"""

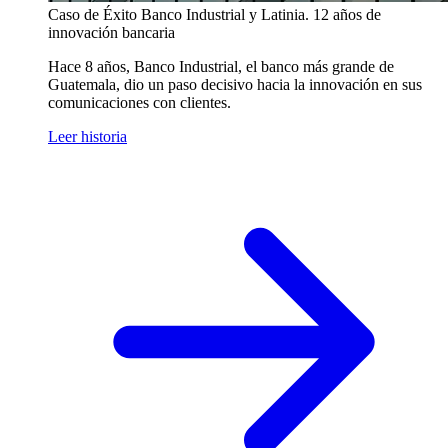
Caso de Éxito
Banco Industrial y Latinia. 12 años de
innovación bancaria
Hace 8 años, Banco Industrial, el banco más grande de
Guatemala, dio un paso decisivo hacia la innovación en sus
comunicaciones con clientes.
Leer historia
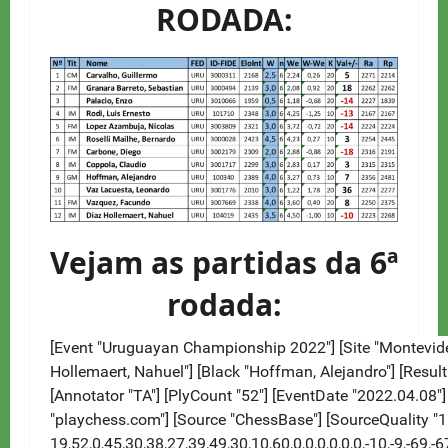
RODADA:
Vejam as partidas da 6ª
rodada:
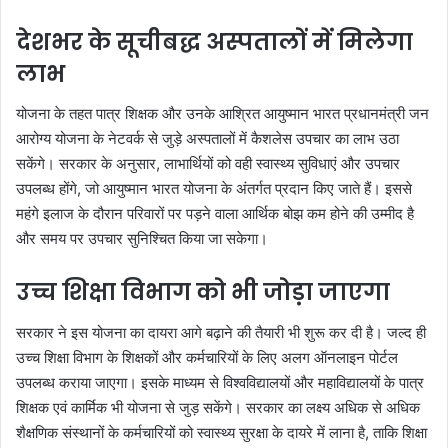
देशभर के सूचीबद्ध अस्पतालों में मिलेगा
लाभ
योजना के तहत पात्र शिक्षक और उनके आश्रित आयुष्मान भारत प्रधानमंत्री जन
आरोग्य योजना के नेटवर्क से जुड़े अस्पतालों में कैशलेस उपचार का लाभ उठा
सकेंगे। सरकार के अनुसार, लाभार्थियों को वही स्वास्थ्य सुविधाएं और उपचार
उपलब्ध होंगे, जो आयुष्मान भारत योजना के अंतर्गत प्रदान किए जाते हैं। इससे
महंगे इलाज के दौरान परिवारों पर पड़ने वाला आर्थिक बोझ कम होने की उम्मीद है
और समय पर उपचार सुनिश्चित किया जा सकेगा।
उच्च शिक्षा विभाग को भी जोड़ा जाएगा
सरकार ने इस योजना का दायरा आगे बढ़ाने की तैयारी भी शुरू कर दी है। जल्द ही
उच्च शिक्षा विभाग के शिक्षकों और कर्मचारियों के लिए अलग ऑनलाइन पोर्टल
उपलब्ध कराया जाएगा। इसके माध्यम से विश्वविद्यालयों और महाविद्यालयों के पात्र
शिक्षक एवं कार्मिक भी योजना से जुड़ सकेंगे। सरकार का लक्ष्य अधिक से अधिक
शैक्षणिक संस्थानों के कर्मचारियों को स्वास्थ्य सुरक्षा के दायरे में लाना है, ताकि शिक्षा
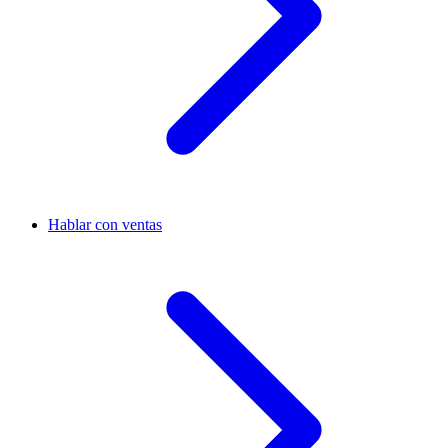
Hablar con ventas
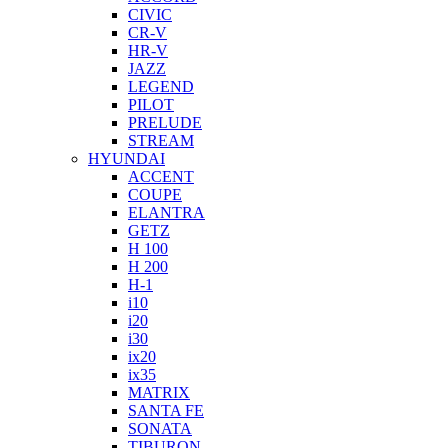
CIVIC
CR-V
HR-V
JAZZ
LEGEND
PILOT
PRELUDE
STREAM
HYUNDAI
ACCENT
COUPE
ELANTRA
GETZ
H 100
H 200
H-1
i10
i20
i30
ix20
ix35
MATRIX
SANTA FE
SONATA
TIBURON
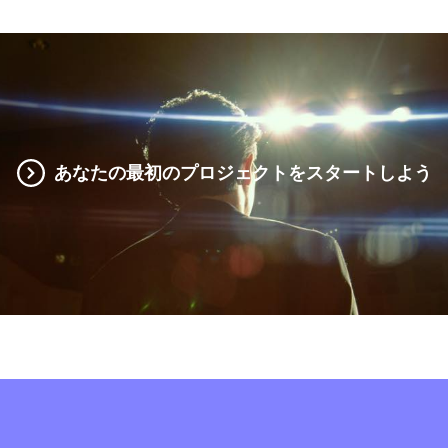
あなたの最初のプロジェクトをスタートしよう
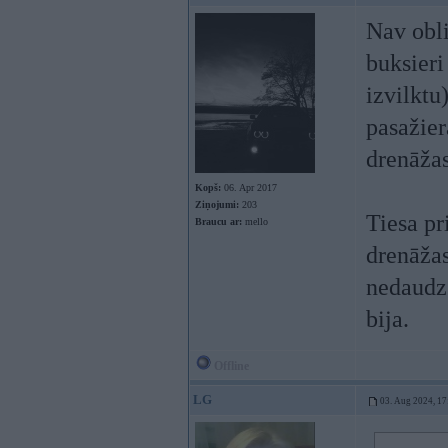
Nav obli
buksieri
izvilktu
pasažier
drenāžas
Kopš:
06. Apr 2017
Ziņojumi:
203
Tiesa pr
Braucu ar:
mello
drenāžas
nedaudz.
bija.
Offline
LG
03. Aug 2024, 17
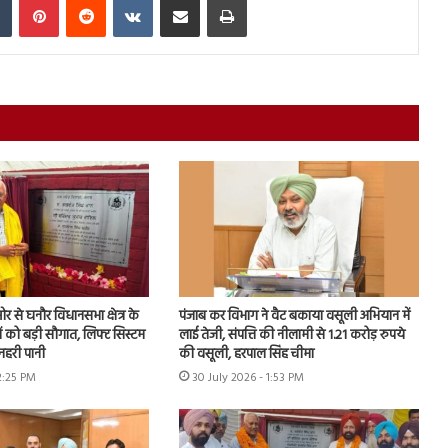
 से घनौर विधानसभा क्षेत्र के
पंजाब कर विभाग ने वैट बकाया वसूली अभियान में
ों को बड़ी सौगात, लिफ्ट सिस्टम
लाई तेजी, संपत्ति की नीलामी से 1.21 करोड़ रुपये
नहरी पानी
की वसूली, हरपाल सिंह चीमा
2:25 PM
30 July 2026 - 1:53 PM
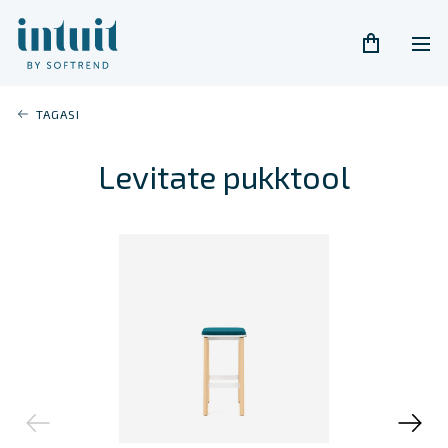
TAGASI
Levitate pukktool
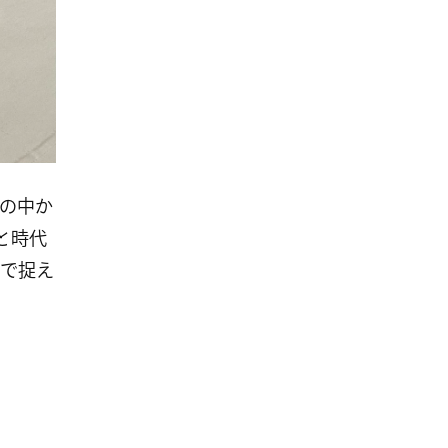
の中か
眼と時代
で捉え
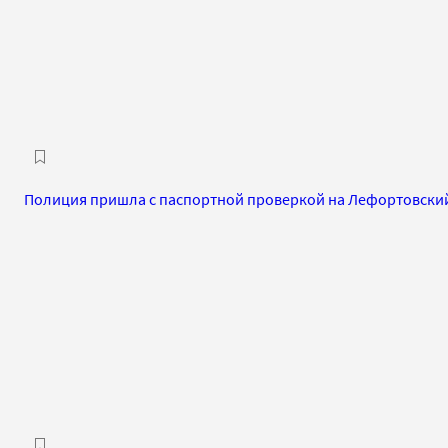
Полиция пришла с паспортной проверкой на Лефортовски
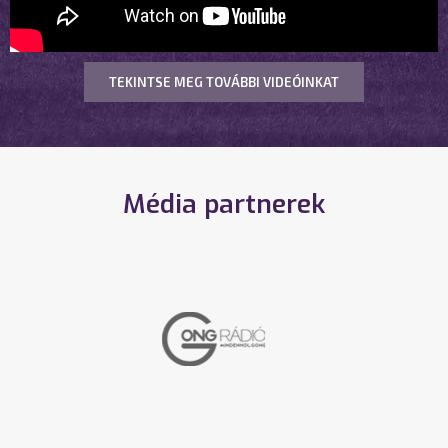
TEKINTSE MEG TOVÁBBI VIDEÓINKAT
Média partnerek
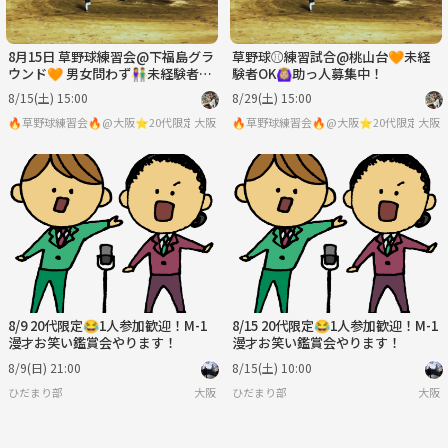
8月15日 草野球練習会@下福島グラ
草野球⚾️練習試合@桃山台🧡未経
ウンド🧡 男女問わず👫未経験者多
験者OK🙆🏼‍♀️助っ人募集中！
数！！
8/15(土) 15:00
8/29(土) 15:00
🔥草野球練習会🔥@大阪⭐️20代限定
大阪
🔥草野球練習会🔥@大阪⭐️20代限定
大阪
8/9 20代限定😂1人参加歓迎！M-1
8/15 20代限定😂1人参加歓迎！M-1
漫才お笑い鑑賞会やります！
漫才お笑い鑑賞会やります！
8/9(日) 21:00
8/15(土) 10:00
ひだまり部
大阪
ひだまり部
大阪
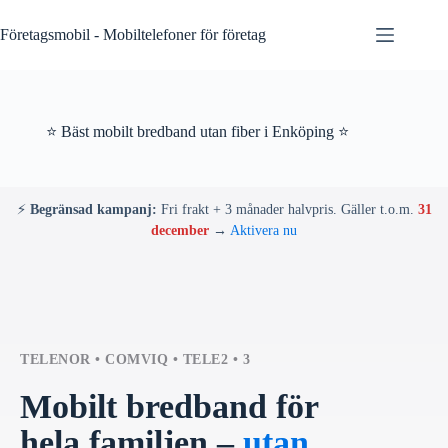
Skip
to
Företagsmobil - Mobiltelefoner för företag
content
⭐ Bäst mobilt bredband utan fiber i Enköping ⭐
⚡
Begränsad kampanj:
Fri frakt + 3 månader halvpris. Gäller t.o.m.
31
december
→
Aktivera nu
TELENOR • COMVIQ • TELE2 • 3
Mobilt bredband för
hela familjen –
utan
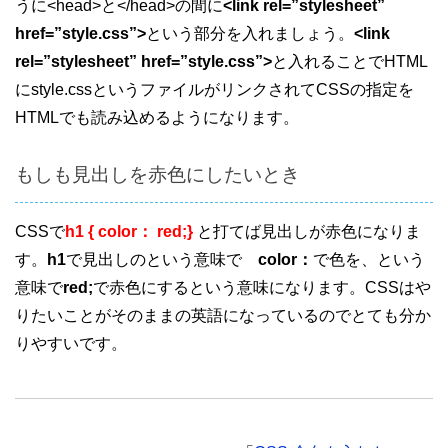
うに<head>と</head>の間に
<link rel=”stylesheet”
href=”style.css”>
という部分を入れましょう。
<link
rel=”stylesheet” href=”style.css”>
と入れることでHTML
にstyle.cssというファイルがリンクされてCSSの指定を
HTMLでも読み込めるようになります。
もしも見出しを赤色にしたいとき
CSSで
h1 { color： red;}
と打てば見出しが赤色になりま
す。
h1
で見出しのという意味で
color：
で色を、という
意味で
red;
で赤色にするという意味になります。CSSはや
りたいことがそのままの英語になっているのでとても分か
りやすいです。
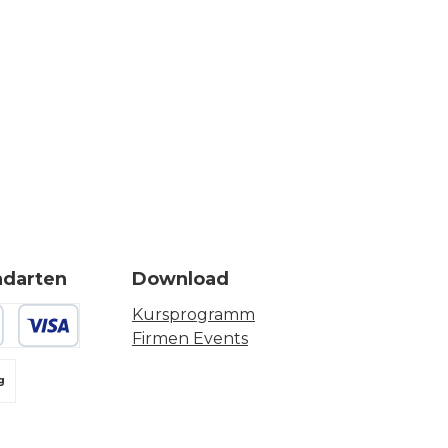
ndarten
Download
Kursprogramm
Firmen Events
 oder Debitkarte
g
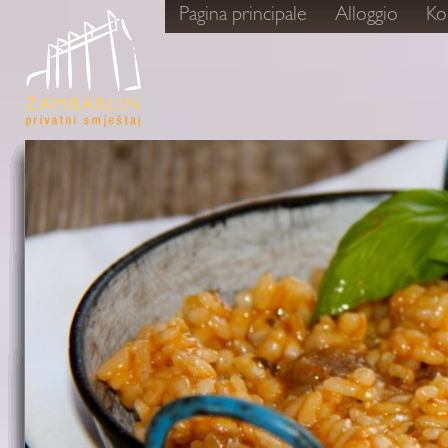
Pagina principale
Alloggio
Ko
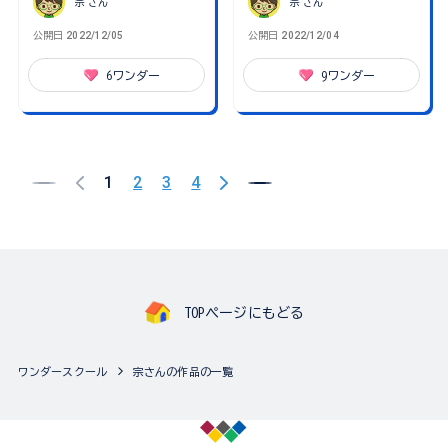
宗
さん
宗
さん
公開日
2022/12/05
公開日
2022/12/04
6
ワンダー
9
ワンダー
1
2
3
4
TOPページにもどる
ワンダースクール
宗さんの作品の一覧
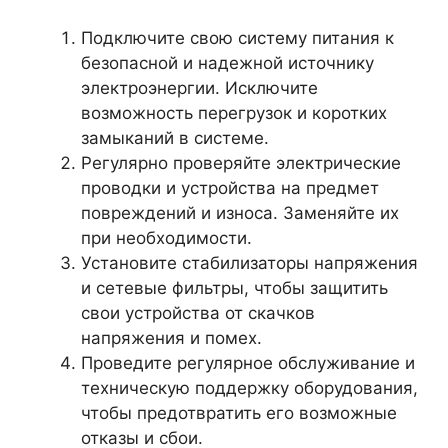
Подключите свою систему питания к
безопасной и надежной источнику
электроэнергии. Исключите
возможность перегрузок и коротких
замыканий в системе.
Регулярно проверяйте электрические
проводки и устройства на предмет
повреждений и износа. Заменяйте их
при необходимости.
Установите стабилизаторы напряжения
и сетевые фильтры, чтобы защитить
свои устройства от скачков
напряжения и помех.
Проведите регулярное обслуживание и
техническую поддержку оборудования,
чтобы предотвратить его возможные
отказы и сбои.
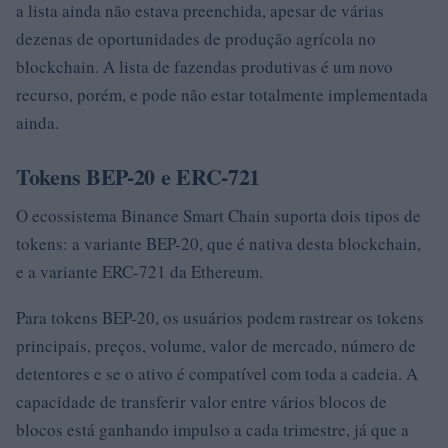
a lista ainda não estava preenchida, apesar de várias
dezenas de oportunidades de produção agrícola no
blockchain. A lista de fazendas produtivas é um novo
recurso, porém, e pode não estar totalmente implementada
ainda.
Tokens BEP-20 e ERC-721
O ecossistema Binance Smart Chain suporta dois tipos de
tokens: a variante BEP-20, que é nativa desta blockchain,
e a variante ERC-721 da Ethereum.
Para tokens BEP-20, os usuários podem rastrear os tokens
principais, preços, volume, valor de mercado, número de
detentores e se o ativo é compatível com toda a cadeia. A
capacidade de transferir valor entre vários blocos de
blocos está ganhando impulso a cada trimestre, já que a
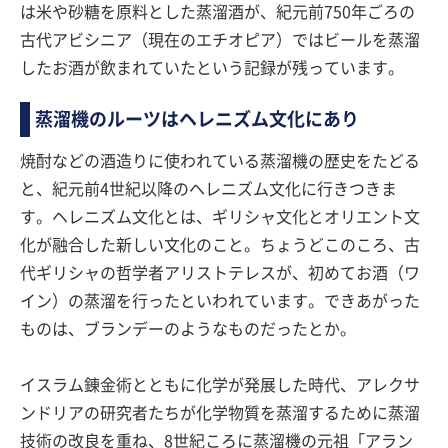
は米や砂糖を原料とした蒸溜酒が、紀元前750年ごろの
古代アビシニア（現在のエチオピア）ではビールを蒸溜
したお酒が飲まれていたという記録が残っています。
蒸溜機のルーツはヘレニズム文化にあり
焼酎などの酒造りに使われている蒸溜機の歴史をたどる
と、紀元前4世紀以降のヘレニズム文化に行きつきま
す。ヘレニズム文化とは、ギリシャ文化とオリエント文
化が融合した新しい文化のこと。ちょうどこのころ、古
代ギリシャの哲学者アリストテレスが、初めてお酒（ワ
イン）の蒸溜を行ったといわれています。できあがった
ものは、ブランデーのようなものだったとか。
イスラム錬金術とともに化学が発展した時代、アレクサ
ンドリアの研究者たちが化学物質を蒸溜するために蒸溜
技術の改良を重ね、8世紀ころに蒸溜機の元祖「アラン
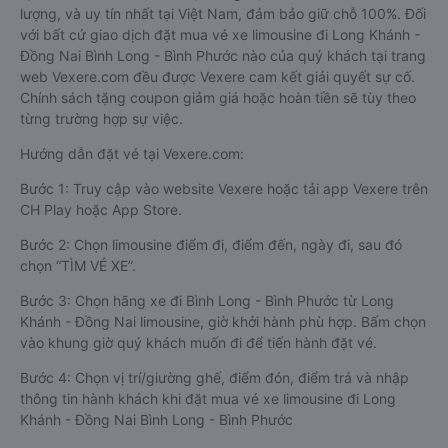
lượng, và uy tín nhất tại Việt Nam, đảm bảo giữ chỗ 100%. Đối
với bất cứ giao dịch đặt mua vé xe limousine đi Long Khánh -
Đồng Nai Bình Long - Bình Phước nào của quý khách tại trang
web Vexere.com đều được Vexere cam kết giải quyết sự cố.
Chính sách tặng coupon giảm giá hoặc hoàn tiền sẽ tùy theo
từng trường hợp sự việc.
Hướng dẫn đặt vé tại Vexere.com:
Bước 1: Truy cập vào website Vexere hoặc tải app Vexere trên
CH Play hoặc App Store.
Bước 2: Chọn limousine điểm đi, điểm đến, ngày đi, sau đó
chọn “TÌM VÉ XE”.
Bước 3: Chọn hãng xe đi Bình Long - Bình Phước từ Long
Khánh - Đồng Nai limousine, giờ khởi hành phù hợp. Bấm chọn
vào khung giờ quý khách muốn đi để tiến hành đặt vé.
Bước 4: Chọn vị trí/giường ghế, điểm đón, điểm trả và nhập
thông tin hành khách khi đặt mua vé xe limousine đi Long
Khánh - Đồng Nai Bình Long - Bình Phước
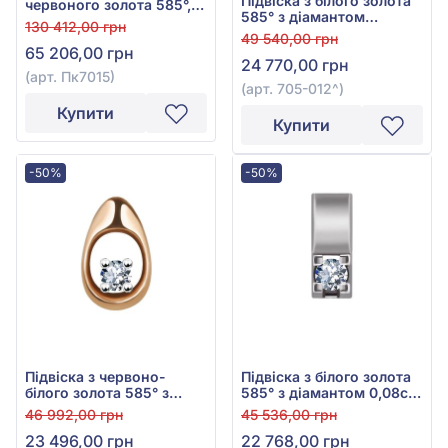
Підвіска з білого золота
червоного золота 585°,
585° з діамантом
Діамант 0,54ct, арт.
130 412,00 грн
0,075ct, арт. 705-012^
Пк7015
49 540,00 грн
65 206,00 грн
24 770,00 грн
(арт. Пк7015)
(арт. 705-012^)
Купити
Купити
-50%
-50%
Підвіска з червоно-
Підвіска з білого золота
білого золота 585° з
585° з діамантом 0,08ct,
діамантом 0,08ct, арт.
арт. 705-007
46 992,00 грн
45 536,00 грн
705-012
23 496,00 грн
22 768,00 грн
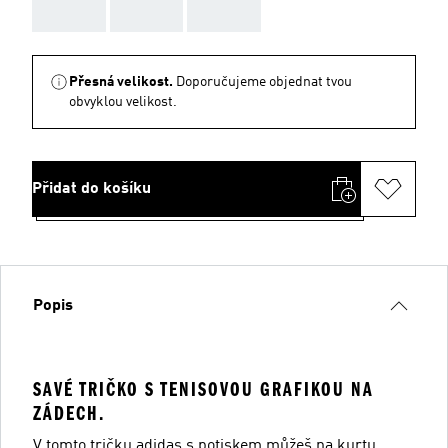
AAA
AAA
AAA
Přesná velikost.
Doporučujeme objednat tvou
obvyklou velikost.
Přidat do košíku
Popis
SAVÉ TRIČKO S TENISOVOU GRAFIKOU NA
ZÁDECH.
V tomto tričku adidas s potiskem můžeš na kurtu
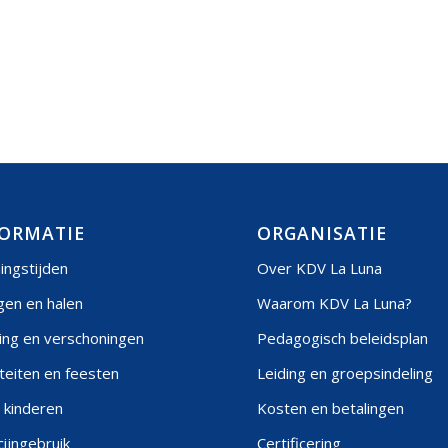
ORMATIE
ORGANISATIE
ingstijden
Over KDV La Luna
gen en halen
Waarom KDV La Luna?
ing en verschoningen
Pedagogisch beleidsplan
iteiten en feesten
Leiding en groepsindeling
 kinderen
Kosten en betalingen
ijngebruik
Certificering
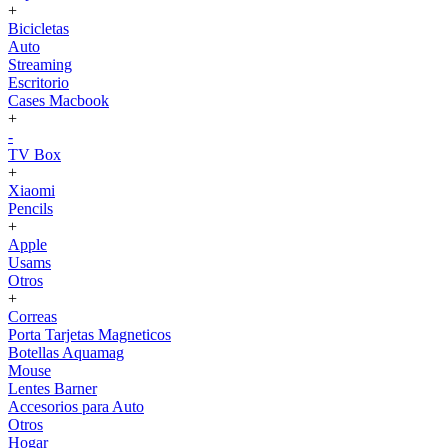
+
Bicicletas
Auto
Streaming
Escritorio
Cases Macbook
+
-
TV Box
+
Xiaomi
Pencils
+
Apple
Usams
Otros
+
Correas
Porta Tarjetas Magneticos
Botellas Aquamag
Mouse
Lentes Barner
Accesorios para Auto
Otros
Hogar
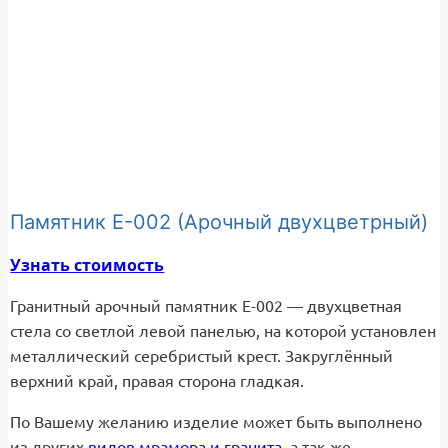
Памятник Е-002 (Арочный двухцветрный)
Узнать стоимость
Гранитный арочный памятник Е-002 — двухцветная
стела со светлой левой панелью, на которой установлен
металлический серебристый крест. Закруглённый
верхний край, правая сторона гладкая.
По Вашему желанию изделие может быть выполнено
из других
видов мрамора и гранита
, а так же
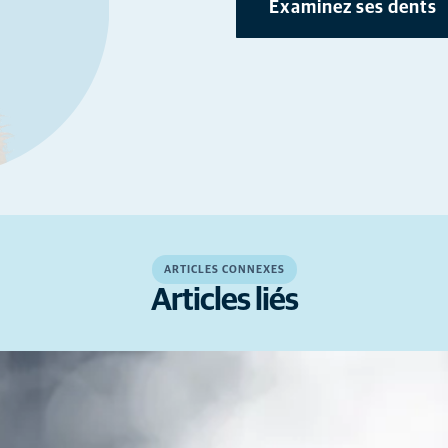
Examinez ses dents
ARTICLES CONNEXES
Articles liés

"""

Please report how many lines of the entries above contain the string "Phước". Reply with only the number.

• **Answer to the exercise**: 3